Tim: Maybe I should have defined my terms. I meant commodity as Wikipedia defines it: "A commodity is some good for which there is demand, but which is supplied without qualitative differentiation across a market" rather than in the agricultural sense: "a raw material or primary agricultural product that can be bought and sold". Of course, in choosing the Wikipedia version, I'm stretching the point: I certainly believe there is qualitative differences amongst the controls from all the vendors, and that's before you start considering all the other ancilliary things that come with controls.

Re the deadwood on the site: we've been a couple of weeks away from releasing the next website design for the past couple of months Smile. I jest, but it should be soon.

Cheers, Julian

22 October 2009
Julian Bucknall (DevExpress)
Julian Bucknall (DevExpress)

All: I notice that no one has taken me up on the question I asked: what are YOU doing to make YOUR software stand out from the crowd in its market? You don't have to name names, but I wonder if you have any strategies you're using to make yourself more noticeable that you're willing to share.

Cheers, Julian

22 October 2009
Anonymous
Michael Allen

Julian,

Your point is well made, however, I have to say that releases should never preceed up-to-date documentation and video guides, as this can affect the purchasing considerations you've mentioned. This comment is with reference to the 9.2.4 release.

From a commercial standpoint I understand the rationale for a speedy release, but from a developers point of view I don't appreciate having to spend hours hunting for a 'how do I do that' for a simple control (specifically in this case, a toolbar, which no-longer uses a Bar Manager).

So, please, don't sing your praises regarding the wonderful docs & video you provide unless it happens to be fact.

In all other aspects I am happy with my first delve into the DevExpress arena, but this kind of retoric burns me if it isn't accurate.

Mike

23 October 2009
Julian Bucknall (DevExpress)
Julian Bucknall (DevExpress)

Michael: Agreed, which is why we have the support team. They catch the "holes" in our documentation: what haven't we described properly or well, etc. They provide feedback to our developers and tech writers, so we know what to improve in the next release. A bit like we do with the code, in fact.

As for video production, it takes even more time than the normal textual documentation, so it's not surprising that it lags.

Cheers, Julian

23 October 2009
Donn Edwards
Donn Edwards

If I like the look of a product I always try to look at the support pages and see what is going on there.

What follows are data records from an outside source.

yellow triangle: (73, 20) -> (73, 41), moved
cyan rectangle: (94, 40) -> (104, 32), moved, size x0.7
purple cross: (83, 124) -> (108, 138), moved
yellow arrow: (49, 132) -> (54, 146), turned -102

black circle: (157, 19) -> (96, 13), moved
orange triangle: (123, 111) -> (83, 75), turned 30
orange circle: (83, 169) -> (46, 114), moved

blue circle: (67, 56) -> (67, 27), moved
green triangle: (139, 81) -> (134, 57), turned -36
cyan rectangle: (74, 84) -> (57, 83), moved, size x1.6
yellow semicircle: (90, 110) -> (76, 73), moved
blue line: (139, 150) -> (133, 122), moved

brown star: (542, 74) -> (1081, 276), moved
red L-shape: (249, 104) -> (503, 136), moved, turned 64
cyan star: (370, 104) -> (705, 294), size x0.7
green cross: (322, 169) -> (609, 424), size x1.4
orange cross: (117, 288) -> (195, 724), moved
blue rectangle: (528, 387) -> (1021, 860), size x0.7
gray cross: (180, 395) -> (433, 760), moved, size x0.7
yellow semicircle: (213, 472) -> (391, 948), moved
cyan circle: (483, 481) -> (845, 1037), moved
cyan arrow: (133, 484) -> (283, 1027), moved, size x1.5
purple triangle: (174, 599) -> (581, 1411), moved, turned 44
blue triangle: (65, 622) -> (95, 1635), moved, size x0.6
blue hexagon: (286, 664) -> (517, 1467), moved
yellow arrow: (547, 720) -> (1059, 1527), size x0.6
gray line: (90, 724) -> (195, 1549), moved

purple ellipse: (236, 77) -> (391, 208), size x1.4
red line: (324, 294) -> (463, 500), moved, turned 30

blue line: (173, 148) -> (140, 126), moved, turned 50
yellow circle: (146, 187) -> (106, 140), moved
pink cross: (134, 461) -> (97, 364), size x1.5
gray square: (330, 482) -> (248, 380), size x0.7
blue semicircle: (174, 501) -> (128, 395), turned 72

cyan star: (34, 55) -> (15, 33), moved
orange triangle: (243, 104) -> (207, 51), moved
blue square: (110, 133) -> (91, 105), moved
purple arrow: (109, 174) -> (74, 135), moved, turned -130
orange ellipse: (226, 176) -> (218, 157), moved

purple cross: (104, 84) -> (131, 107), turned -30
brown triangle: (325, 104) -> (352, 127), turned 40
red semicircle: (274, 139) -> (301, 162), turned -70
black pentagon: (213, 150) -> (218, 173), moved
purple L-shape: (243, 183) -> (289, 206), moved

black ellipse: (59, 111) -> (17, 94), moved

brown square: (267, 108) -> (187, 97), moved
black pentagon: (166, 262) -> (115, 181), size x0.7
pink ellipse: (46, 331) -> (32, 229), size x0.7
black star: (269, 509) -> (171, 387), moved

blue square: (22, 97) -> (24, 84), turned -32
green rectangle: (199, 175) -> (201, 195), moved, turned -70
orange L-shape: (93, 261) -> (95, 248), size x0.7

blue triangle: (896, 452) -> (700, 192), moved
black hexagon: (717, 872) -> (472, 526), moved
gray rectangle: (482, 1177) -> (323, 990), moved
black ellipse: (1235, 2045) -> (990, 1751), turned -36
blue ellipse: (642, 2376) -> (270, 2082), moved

A trial version is also a good signal. And the support during the trial phase was even better than I could have expected. The demo videos made me feel confident enough to download the trail version.

As a customer I must say your support is as fast as the ASPxGridView, and the quality of the answers is excellent. The sample code is also extremely useful, and it has saved me hours of time and dozens of questions.

You guys are winning on all fronts in my book.

24 October 2009
Anonymous
Dale lanz

I'm using your free controls (ASPxperience) in an internal page deployed for our company. Despite their lack of cost, your support has been very helpful. What I like best is that my webpages are useful for the data they contain and, except for the charts, the total cost for development software was $0.